Her research has been supported, among others, by the Alexander von Humboldt Foundation, the Max Planck Society, the Fulbright Commission and the Horizon European Union Programme.

== Biography ==

Vegh Weis graduated summa cum laude from Buenos Aires University Law School. She pursued post-graduate studies in Criminal Law at Buenos Aires University School of Law and a Master in International Legal Studies at New York University. She also pursued a PhD in Law at the same university and defended her thesis on a Marxist perspective of criminal selectivity.
She received also received funding from CONICET, Hauser Global, the International Law and Human Rights and the Transitional Justice Program, among many others. She has been a Visiting Scholar at Strathmore University, Freie Universitat Berlin,University of Oxford and Waseda University and a Fellow at the Max Planck Institute for European Legal History.

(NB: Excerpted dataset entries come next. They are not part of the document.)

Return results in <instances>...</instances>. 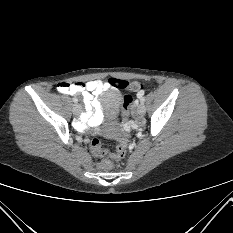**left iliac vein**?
<instances>
[{
	"instance_id": "obj_1",
	"label": "left iliac vein",
	"mask_w": 233,
	"mask_h": 233,
	"mask_svg": "<svg viewBox=\"0 0 233 233\" xmlns=\"http://www.w3.org/2000/svg\"><path fill=\"white\" fill-rule=\"evenodd\" d=\"M145 112H146L145 105L143 103H140L137 107V114L139 116H144Z\"/></svg>"
}]
</instances>
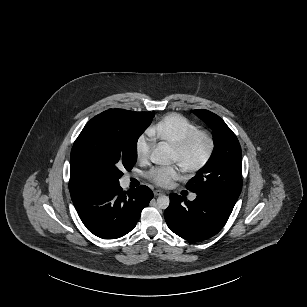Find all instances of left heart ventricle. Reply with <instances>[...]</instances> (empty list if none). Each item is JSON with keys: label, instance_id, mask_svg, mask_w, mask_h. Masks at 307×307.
Here are the masks:
<instances>
[{"label": "left heart ventricle", "instance_id": "obj_1", "mask_svg": "<svg viewBox=\"0 0 307 307\" xmlns=\"http://www.w3.org/2000/svg\"><path fill=\"white\" fill-rule=\"evenodd\" d=\"M203 145L198 144L196 145L187 155L186 158H181L177 154H175L172 150L170 151L167 161L168 163L171 162H178L179 164H184V163H194L196 162L202 155L203 153Z\"/></svg>", "mask_w": 307, "mask_h": 307}]
</instances>
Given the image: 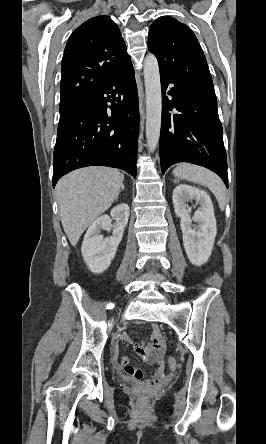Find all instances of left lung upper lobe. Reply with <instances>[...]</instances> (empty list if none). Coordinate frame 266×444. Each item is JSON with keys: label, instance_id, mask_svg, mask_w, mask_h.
Listing matches in <instances>:
<instances>
[{"label": "left lung upper lobe", "instance_id": "1", "mask_svg": "<svg viewBox=\"0 0 266 444\" xmlns=\"http://www.w3.org/2000/svg\"><path fill=\"white\" fill-rule=\"evenodd\" d=\"M148 48L161 71L181 81L213 83L202 48L188 26L164 16L151 25Z\"/></svg>", "mask_w": 266, "mask_h": 444}]
</instances>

She has been serving on the Argentinean Judiciary since 2005 and has also worked as Legal Expert at the Inter-American Commission on Human Rights

== Books ==
- Gomez Alcorta, Vegh Weis (2025) Jujuy. El laboratorio de la represión .
- Vegh Weis (2024) Todo Preso es Político. Una Historia de la (In)Justicia Penal. CLACSO .
- Zaffaroni, Caamaño, Vegh Weis (2020) Bienvenidos al Lawfare: Manual para Destruir al Derecho Penal. Capital Intelectual .
- Zaffaroni, Caamaño, Vegh Weis (2023), Lawfare: The Criminalisation of Politics in the Global South. Haymarket .
- Vegh Weis, Valeria (2021). Criminalization of Activism. Historical, Present and Future Perspectives .
- Vegh Weis, Valeria (2017). Marxism and Criminology. A History of Criminal Selectivity. Boston: Brill. ISBN 978-90-04-31956-1. Haymarket Books (2018) ISBN 9781608469307. The preface was written by Kent University Professor Roger Matthews and the foreword was authored by UC Berkeley Professor of Law Jonathan Simon. The book received the American Library Association Outstanding Academic Title award i. Art cover by Enzo Leone. The book also received the Outstanding Book Award from the Academy of Criminal Justice Sciences.